To explain this dramatic change of regulation and litigation, Hall says culture changed:
Western culture had essentially succeeded in supplying the needs of the physical layers of [Maslow’s] hierarchy, including the security of a well-run society; and that the shift to the Eloi [of the Well’s Time Machine story] could be thought of as people beginning to take those things—the Leave It To Beaver suburban life—for granted, and beginning to spend the bulk of their energy, efforts, and concerns on the love, esteem, and self-actualization levels. … “Make Love, Not War” slogan of the 60s … neatly sums up the Eloi shift from bravery to sensuality. …
The nuclear umbrella meant that economic, political, and moral strength of the society was no longer at a premium.
I’ll say more about explaining this cultural change in another post.

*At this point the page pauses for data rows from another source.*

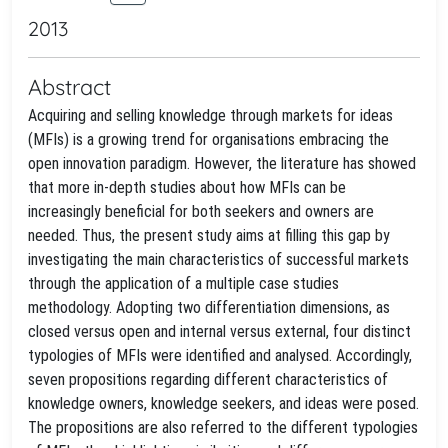
2013
Abstract
Acquiring and selling knowledge through markets for ideas
(MFIs) is a growing trend for organisations embracing the
open innovation paradigm. However, the literature has showed
that more in-depth studies about how MFIs can be
increasingly beneficial for both seekers and owners are
needed. Thus, the present study aims at filling this gap by
investigating the main characteristics of successful markets
through the application of a multiple case studies
methodology. Adopting two differentiation dimensions, as
closed versus open and internal versus external, four distinct
typologies of MFIs were identified and analysed. Accordingly,
seven propositions regarding different characteristics of
knowledge owners, knowledge seekers, and ideas were posed.
The propositions are also referred to the different typologies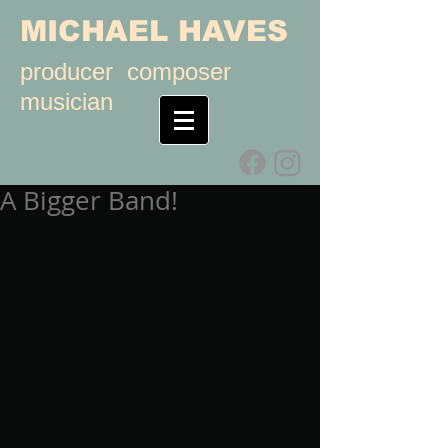
MICHAEL HAVES
producer composer
musician
A Bigger Band!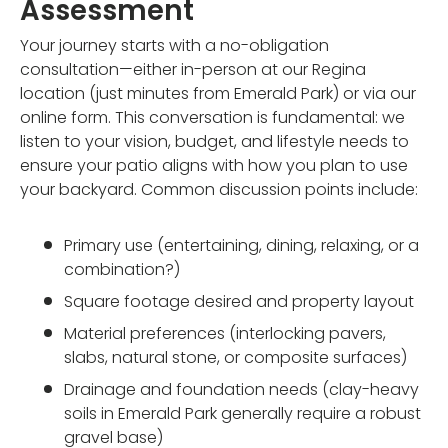
Assessment
Your journey starts with a no-obligation
consultation—either in-person at our Regina
location (just minutes from Emerald Park) or via our
online form. This conversation is fundamental: we
listen to your vision, budget, and lifestyle needs to
ensure your patio aligns with how you plan to use
your backyard. Common discussion points include:
Primary use (entertaining, dining, relaxing, or a
combination?)
Square footage desired and property layout
Material preferences (interlocking pavers,
slabs, natural stone, or composite surfaces)
Drainage and foundation needs (clay-heavy
soils in Emerald Park generally require a robust
gravel base)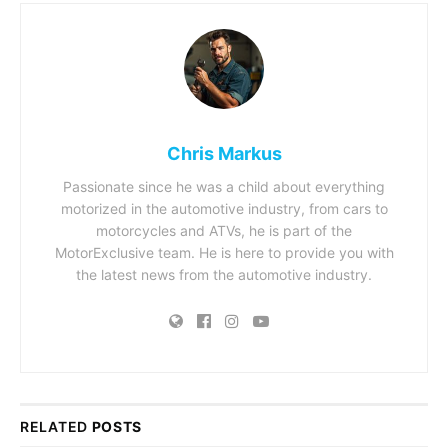
Chris Markus
Passionate since he was a child about everything
motorized in the automotive industry, from cars to
motorcycles and ATVs, he is part of the
MotorExclusive team. He is here to provide you with
the latest news from the automotive industry.
RELATED
POSTS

What makes you think Russia has no regulation?
«In each wave energy available eventually reached a plateau»
In the graph above the "Henry Adams curve" seems to me an artifact of optics: first what matters is energy *per person*, else population growth adds noise, and then I see three different parts of the graph: the before-coal era, reached a plateau, the coal era where it reached a plateau in the interwar period, and then the post-coal, oil era where it also reached a plateau.
Looking at the same graphs for England would be more useful, because on a wider scale diffusion adds quite a bit of noise.